The best practice is to create an analysis plan prior to writing the questionnaire, as the process of writing an analysis plan is often helpful in working out which questions need to be asked.
If the data has already been collected and there is no analysis plan, it is still a good idea to create an analysis plan, as the systematic thinking through of what to do in what order tends to make the whole process much easier.
It is difficult to exaggerate the usefulness of creating an analysis plan. It is unfortunately the rule rather than the exception that when people skip this stage and "jump into" the analysis, they end up generating lots of uninteresting analyses. The act of going back to the goals of the study and working out how to achieve them in an analysis plan is a wonderful way of concentrating the mind.
Of course, even organized researchers are human and take a peek at key results before finalizing their analysis plan.
What's in an analysis plan?
The level of detail in an analysis plan depends on who is going to perform the work. If the person who is creating the analysis plan will also be implementing the plan, the plan may just be a few bullet points. If the analysis is being done by somebody else, a much more detailed analysis plan is the norm, and most companies have standard forms (typically in Excel) specifying the desired structure of the analysis plan. These analysis plans are often called table specs.
The first part of an analysis plan dictates any checking that is required. For example:
- Check the data consist of the correct number of completed responses.
- Check age, gender, and geography match the required quotas (e.g., are similar to Census projections).
For more information, see How to Check a Data Set.
- Delete speeders (completed questionnaire in less than 2 minutes).
- Delete flat-linears (respondents who gave the same answer to all the TV shows in Q15).
For more information, see How to Clean and Tidy Data.
Analysis plans will typically dictate how to weight the data to address any skews that over or under-represent key sub-groups (e.g., "Weight by age, gender, and region to 2020 Census data").
For more information, see How to Weight a Survey.
The data preparation section of an analysis plan will typically indicate what text data needs to be coded. If somebody else is doing the analysis, it will also include detail on categories to be merged and new variables to be created. For example:
- Stack the data.
- Code the text data in Q9 and Q10 (multiple response coding).
- Calculate Top 2 box scores (Definitely buy + probably buy) for Q11 & Q14.
- Recode income as numeric.
- Have three versions of Q15:
- Separate categorical variables,
- Numeric - multi.
For more information, see How to Clean and Tidy Data.
Analysis plans for advanced analyses typically list which techniques need to be used, which data to be analyzed, and any specific output requirements. For example:
- Create a correlation matric of the Numeric - Multi variables of Q15.
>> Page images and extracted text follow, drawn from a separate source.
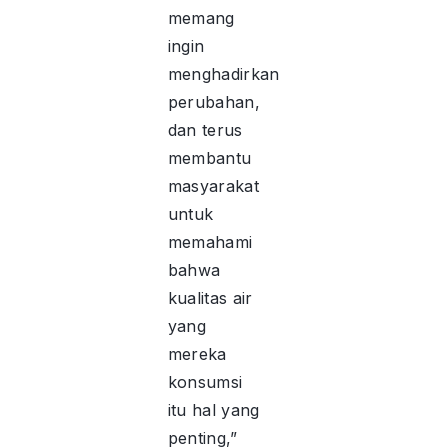
memang
ingin
menghadirkan
perubahan,
dan terus
membantu
masyarakat
untuk
memahami
bahwa
kualitas air
yang
mereka
konsumsi
itu hal yang
penting,”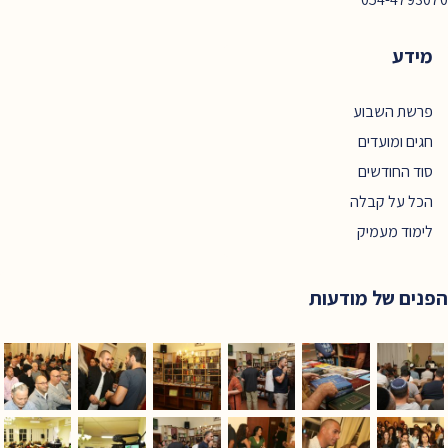
מידע
פרשת השבוע
חגים ומועדים
סוד החודשים
הכל על קבלה
לימוד מעמיק
הפנים של מודעות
- Create a Performance correspondence analysis of a square table on the correlation matrix.
- Use Hierarchical Bayes to analyze the MaxDiff data in Q16, creating new variables showing the utility of each alternative.
- Deep dive.
For more information, see Advanced Analysis.
Planned tables and visualizations
The main part of an analysis plan typically consists of the tables that need to be created. This is commonly referred to as the table spec. Typically you start out with a plan of tables you want to create and then, as you view them, you get additional ideas for further analyses.
Key planned analyses
In a well-designed study, there are a set of clear objectives, and the questions are designed to test these hypotheses. The most important bit of an analysis plan is to list the tables needed to answer the objectives and test hypotheses. For example:
- Calculate the percentage of people that say they will definitely buy, and compare it to our threshold of 25%.
- Calculate % Definitely will buy for Q14 (purchase intent).
- Calculate Top 2 Box % for Q14.
- Compare Top Box and Top 2 Box scores for Q11 and Q14.
- Calculate the correlation between Q14 by Q12 and Q13.
If somebody other than you is going to create the tables, it can be useful to provide more detail, specifying:
- Rows: specifying any rows to be merged and nets, and any specific summary statistics to be calculated.
- Columns: specifying any columns to be created and nets.
- Statistics (e.g., "Shows counts and column percentages, and the mean at the bottom).
- Statistical testing (e.g., "Compare each column with Coca-Cola").
Where the tables required are complicated, it is useful to create a dummy table, showing the entire table, with blank spaces where the numbers to be calculated are filled in.
It's almost always useful to specify additional exploratory tables to look through in case they reveal interesting results that weren't hypothesized. Standard exploratory tables are:
- Summary tables of all the questions in the survey.
- Crosstabs of the key questions (e.g., purchase intent), by every other question in the survey.
Occasionally visualizations are included in the data analysis plan, although more commonly in survey research visualization is a part of reporting rather than the analysis process.